W trzecim dniu procesu Marc Dutroux, oskarżony o pedofilię i morderstwa, sam oskarża. Mężczyzna obarcza wspólników winą za porwanie dwóch 8-letnich dziewczynek, których ciała odnaleziono w jego ogrodzie w 1996 roku.

Dutroux zeznawał do mikrofonu w szklanej, kuloodpornej klatce. Pedofil minimalizował swoją rolę, twierdził, że działał na zlecenie przestępczej siatki.

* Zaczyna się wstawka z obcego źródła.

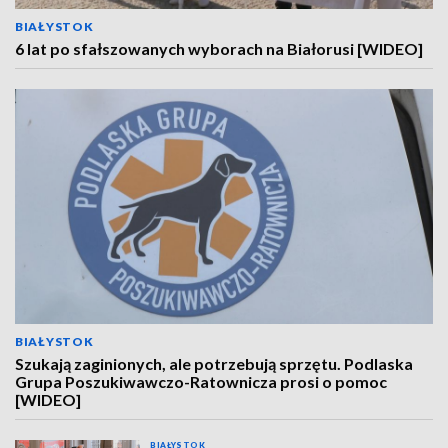
BIAŁYSTOK
6 lat po sfałszowanych wyborach na Białorusi [WIDEO]
BIAŁYSTOK
Szukają zaginionych, ale potrzebują sprzętu. Podlaska
Grupa Poszukiwawczo-Ratownicza prosi o pomoc
[WIDEO]
BIAŁYSTOK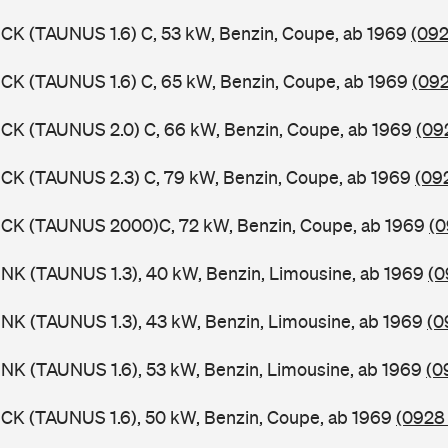
CK (TAUNUS 1.6) C, 53 kW, Benzin, Coupe, ab 1969
(092
CK (TAUNUS 1.6) C, 65 kW, Benzin, Coupe, ab 1969
(092
CK (TAUNUS 2.0) C, 66 kW, Benzin, Coupe, ab 1969
(09
CK (TAUNUS 2.3) C, 79 kW, Benzin, Coupe, ab 1969
(09
BCK (TAUNUS 2000)C, 72 kW, Benzin, Coupe, ab 1969
(0
NK (TAUNUS 1.3), 40 kW, Benzin, Limousine, ab 1969
(0
NK (TAUNUS 1.3), 43 kW, Benzin, Limousine, ab 1969
(0
NK (TAUNUS 1.6), 53 kW, Benzin, Limousine, ab 1969
(0
CK (TAUNUS 1.6), 50 kW, Benzin, Coupe, ab 1969
(0928 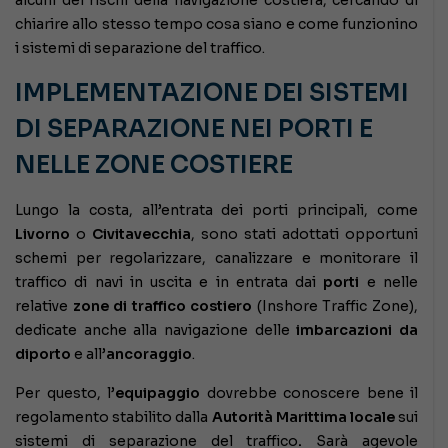
chiarire allo stesso tempo cosa siano e come funzionino
i sistemi di separazione del traffico.
IMPLEMENTAZIONE DEI SISTEMI
DI SEPARAZIONE NEI PORTI E
NELLE ZONE COSTIERE
Lungo la costa, all’entrata dei porti principali, come
Livorno
o
Civitavecchia
, sono stati adottati opportuni
schemi per regolarizzare, canalizzare e monitorare il
traffico di navi in uscita e in entrata dai
porti
e nelle
relative
zone di traffico costiero
(Inshore Traffic Zone),
dedicate anche alla navigazione delle
imbarcazioni da
diporto
e all’
ancoraggio
.
Per questo, l’
equipaggio
dovrebbe conoscere bene il
regolamento stabilito dalla
Autorità Marittima locale
sui
sistemi di separazione del traffico
.
Sarà agevole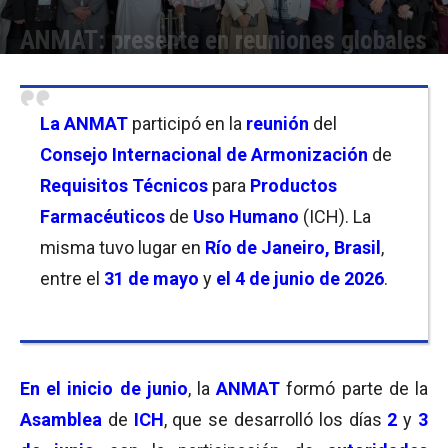
ANMAT: presente en reuniones globales
Por
Florencia Lippo
-
10/06/2026 18:45
La ANMAT
participó en la
reunión
del
Consejo Internacional de Armonización
de
Requisitos Técnicos
para
Productos
Farmacéuticos
de
Uso Humano
(ICH). La
misma tuvo lugar en
Río de Janeiro, Brasil
,
entre el
31 de mayo
y
el 4 de junio de 2026
.
En el inicio de junio
, la
ANMAT
formó parte de la
Asamblea
de
ICH
, que se desarrolló los días
2
y
3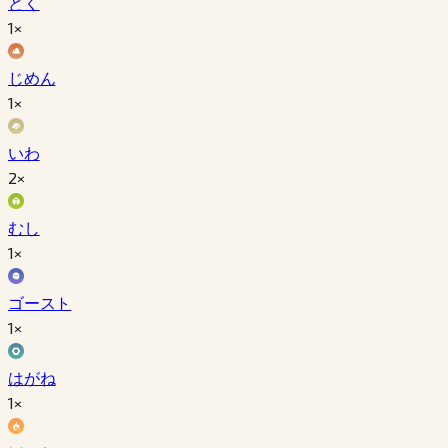
どく
1×
じめん
1×
いわ
2×
むし
1×
ゴースト
1×
はがね
1×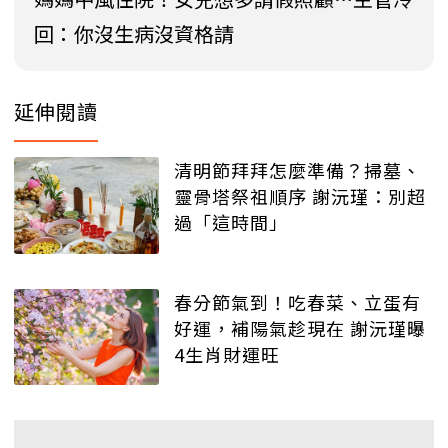
回：你沒生病沒資格請
延伸閱讀
清明節拜拜怎麼準備？掃墓、
靈骨塔祭祖順序 謝沅瑾：別超
過「這時間」
春分節氣到！吃春菜、立蛋有
好運，補陽氣趁現在 謝沅瑾曝
4生肖財運旺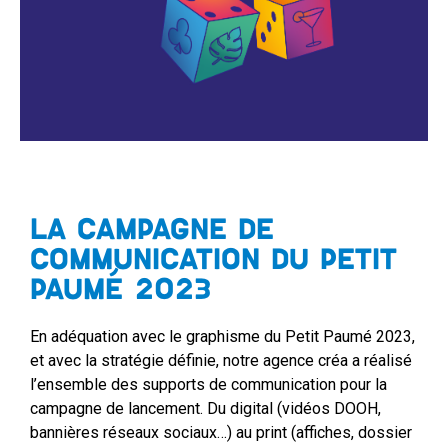
LA CAMPAGNE DE
COMMUNICATION DU PETIT
PAUMÉ 2023
En adéquation avec le graphisme du Petit Paumé 2023,
et avec la stratégie définie, notre agence créa a réalisé
l’ensemble des supports de communication pour la
campagne de lancement. Du digital (vidéos DOOH,
bannières réseaux sociaux…) au print (affiches, dossier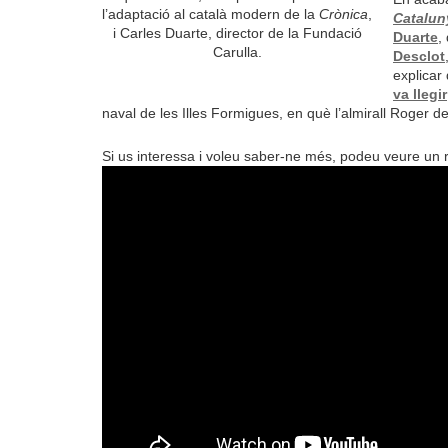
l’adaptació al català modern de la
Crònica
,
Catalun
i Carles Duarte, director de la Fundació
Duarte
,
Carulla.
Desclot
explicar
va llegir
naval de les Illes Formigues, en què l’almirall Roger de 
Si us interessa i voleu saber-ne més, podeu veure un re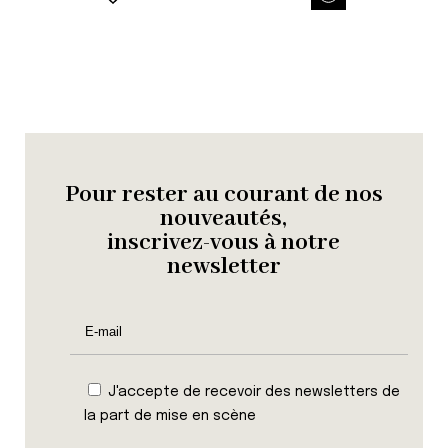
Pour rester au courant de nos
nouveautés,
inscrivez-vous à notre
newsletter
J'accepte de recevoir des newsletters de
la part de mise en scène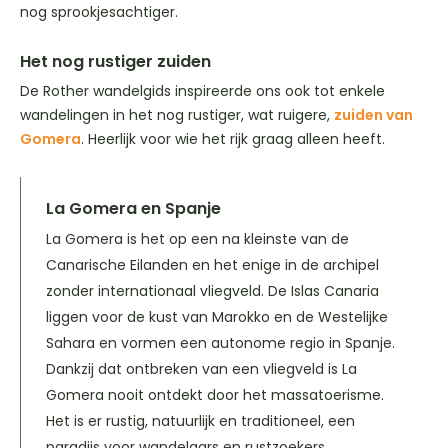
nog sprookjesachtiger.
Het nog rustiger zuiden
De Rother wandelgids inspireerde ons ook tot enkele
wandelingen in het nog rustiger, wat ruigere,
zuiden van
Gomera
. Heerlijk voor wie het rijk graag alleen heeft.
La Gomera en Spanje
La Gomera is het op een na kleinste van de
Canarische Eilanden en het enige in de archipel
zonder internationaal vliegveld. De Islas Canaria
liggen voor de kust van Marokko en de Westelijke
Sahara en vormen een autonome regio in Spanje.
Dankzij dat ontbreken van een vliegveld is La
Gomera nooit ontdekt door het massatoerisme.
Het is er rustig, natuurlijk en traditioneel, een
paradijs voor wandelaars en rustzoekers.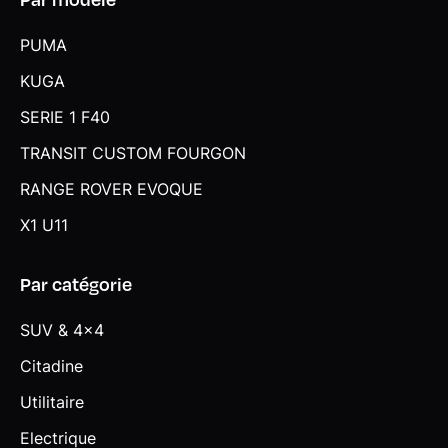
PUMA
KUGA
SERIE 1 F40
TRANSIT CUSTOM FOURGON
RANGE ROVER EVOQUE
X1 U11
Par catégorie
SUV & 4x4
Citadine
Utilitaire
Electrique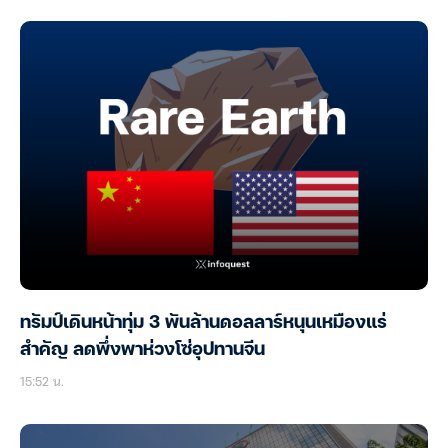
ทรัมป์เดินหน้าทุ่ม 3 พันล้านดอลลาร์หนุนเหมืองแร่
สำคัญ ลดพึ่งพาห่วงโซ่อุปทานจีน
15:52 น.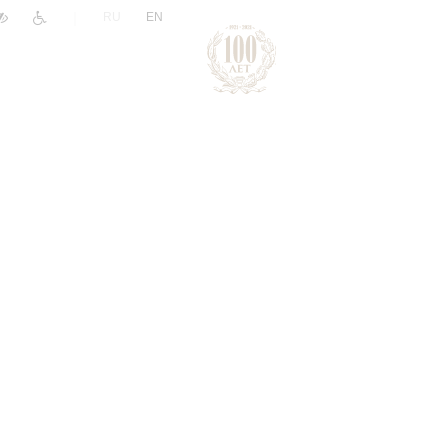
|
RU
EN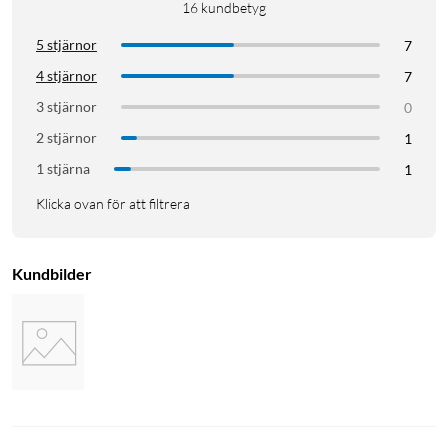
16
kundbetyg
5 stjärnor
7
4 stjärnor
7
3 stjärnor
0
2 stjärnor
1
1 stjärna
1
Klicka ovan för att filtrera
Kundbilder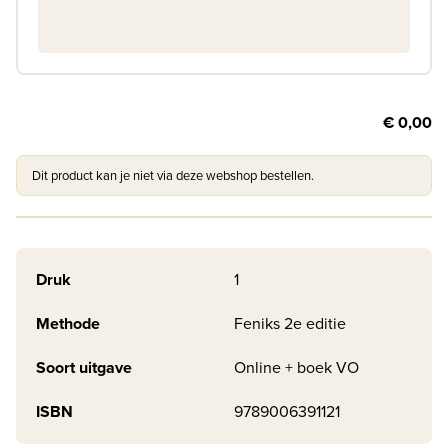
€ 0,00
Dit product kan je niet via deze webshop bestellen.
Druk
1
Methode
Feniks 2e editie
Soort uitgave
Online + boek VO
ISBN
9789006391121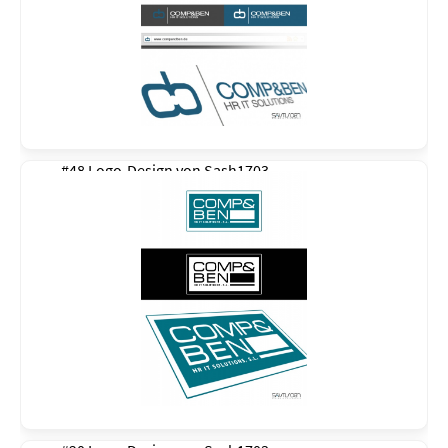
#48 Logo-Design von
Sash1703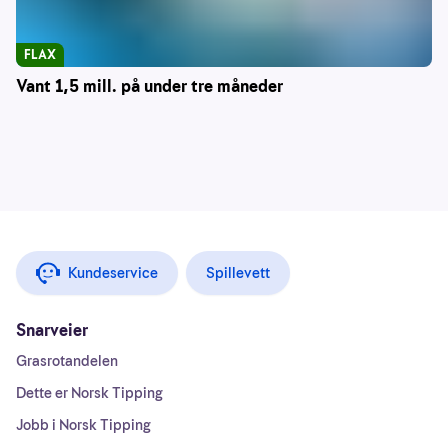
FLAX
Vant 1,5 mill. på under tre måneder
Kundeservice
Spillevett
Snarveier
Grasrotandelen
Dette er Norsk Tipping
Jobb i Norsk Tipping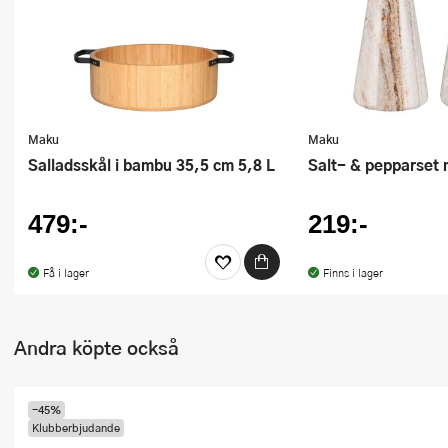
Ugnsformar
Vispar
Vitlökspressar
Maku
Maku
Ångkokare och ånginsatser
Salladsskål i bambu 35,5 cm 5,8 L
Salt- & pepparset
Äggdelare
479:-
219:-
Övriga köksredskap
Få i lager
Finns i lager
Andra köpte också
-45%
Klubberbjudande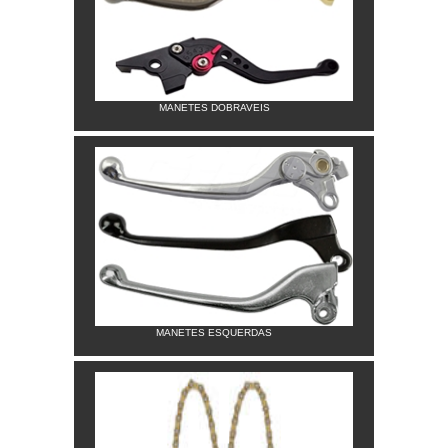
MANETES DOBRAVEIS
MANETES ESQUERDAS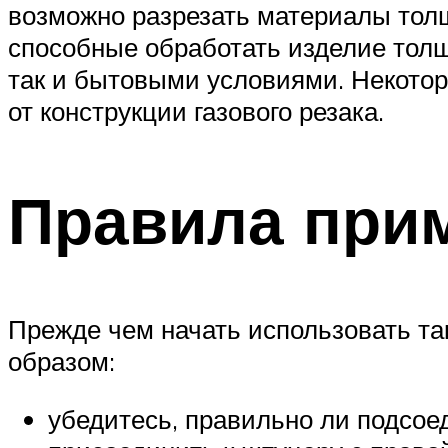
возможно разрезать материалы толщ
способные обработать изделие тол
так и бытовыми условиями. Некотор
от конструкции газового резака.
Правила при
Прежде чем начать использовать та
образом:
убедитесь, правильно ли подсое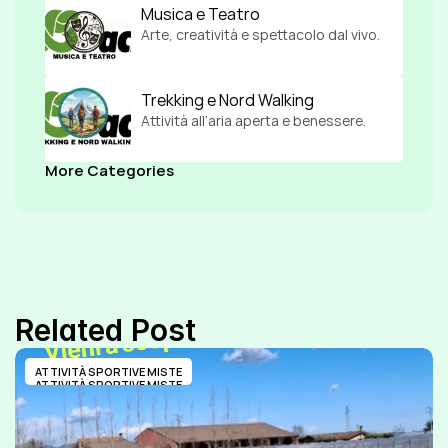
Musica e Teatro
Arte, creatività e spettacolo dal vivo.
Trekking e Nord Walking
Attività all’aria aperta e benessere.
More Categories
Related Post
ATTIVITÀ SPORTIVE MISTE
ATTIVITÀ SPORTIVE MISTE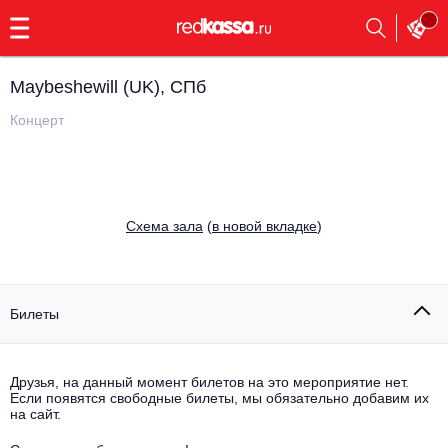
с
9:00
до
23:00
Maybeshewill (UK), СПб
Заказать
обратный
Концерт
звонок
Главная
Все события
Выбрать мероприятие
Инди
Cхема зала
(
в новой вкладке
)
Все события
Как купить
Электронная музыка
Rap, hip-hop, RnB
Билеты
Все события
Контакты
Панк
Поэтический вечер
Друзья, на данный момент билетов на это мероприятие нет.
Если появятся свободные билеты, мы обязательно добавим их
Все события
Выбрать другой город
Концерты на теплоходе
на сайт.
Опера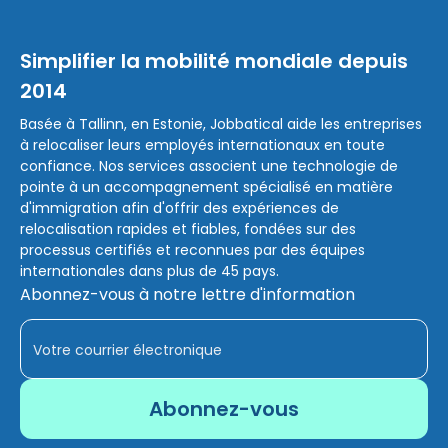
Simplifier la mobilité mondiale depuis
2014
Basée à Tallinn, en Estonie, Jobbatical aide les entreprises
à relocaliser leurs employés internationaux en toute
confiance. Nos services associent une technologie de
pointe à un accompagnement spécialisé en matière
d'immigration afin d'offrir des expériences de
relocalisation rapides et fiables, fondées sur des
processus certifiés et reconnues par des équipes
internationales dans plus de 45 pays.
Abonnez-vous à notre lettre d'information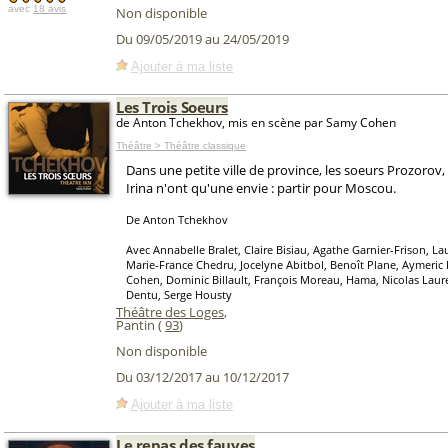
avec
18 avis
Non disponible
Du 09/05/2019 au 24/05/2019
Ajouter à ma liste
Les Trois Soeurs
de Anton Tchekhov, mis en scène par Samy Cohen
Théâtre > Théâtre classique
Dans une petite ville de province, les soeurs Prozorov
Irina n'ont qu'une envie : partir pour Moscou.
De Anton Tchekhov
Avec Annabelle Bralet, Claire Bisiau, Agathe Garnier-Frison, L
Marie-France Chedru, Jocelyne Abitbol, Benoît Plane, Aymeric
Cohen, Dominic Billault, François Moreau, Hama, Nicolas Laure
Dentu, Serge Housty
Théâtre des Loges
,
Pantin (
93
)
Non disponible
Du 03/12/2017 au 10/12/2017
Ajouter à ma liste
Le repas des fauves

Paradoksalnie ta linia obrony pokrywa się z przypuszczeniami niektórych rodziców zamordowanych dzieci. Opiekunowie od początku twierdzą, że Dutroux był tylko pionkiem większej, międzynarodowej grupy, która dotarła także na Słowację, a niewykluczone, że również do Polski.

Proces trwa dopiero 3. dzień, a już wyczuwa się zmęczenie, zwłaszcza wśród rodzin ofiar, które musiały wysłuchiwać kłamstw mordercy dzieci. Oczekujemy przynajmniej jakiś przeprosin lub żalu za popełnione czyny, jeśli oczywiście jest do tego zdolny. To dla nas ważne. Chcielibyśmy także usłyszeć bezpośrednio od oskarżonych prawdę, fakty dotyczącego tego co się stało, co zrobili.

We wtorek oficjalnie odczytano akt oskarżenia. Zarzuca się w nim Dutroux, że przewodził gangowi, który uprowadził i więził 6 dziewczynek. W wyniku tortur cztery z nich zmarły. Osobiście Dutroux odpowiada za śmierć dwóch dziewczynek oraz za gwałt dziewięciu.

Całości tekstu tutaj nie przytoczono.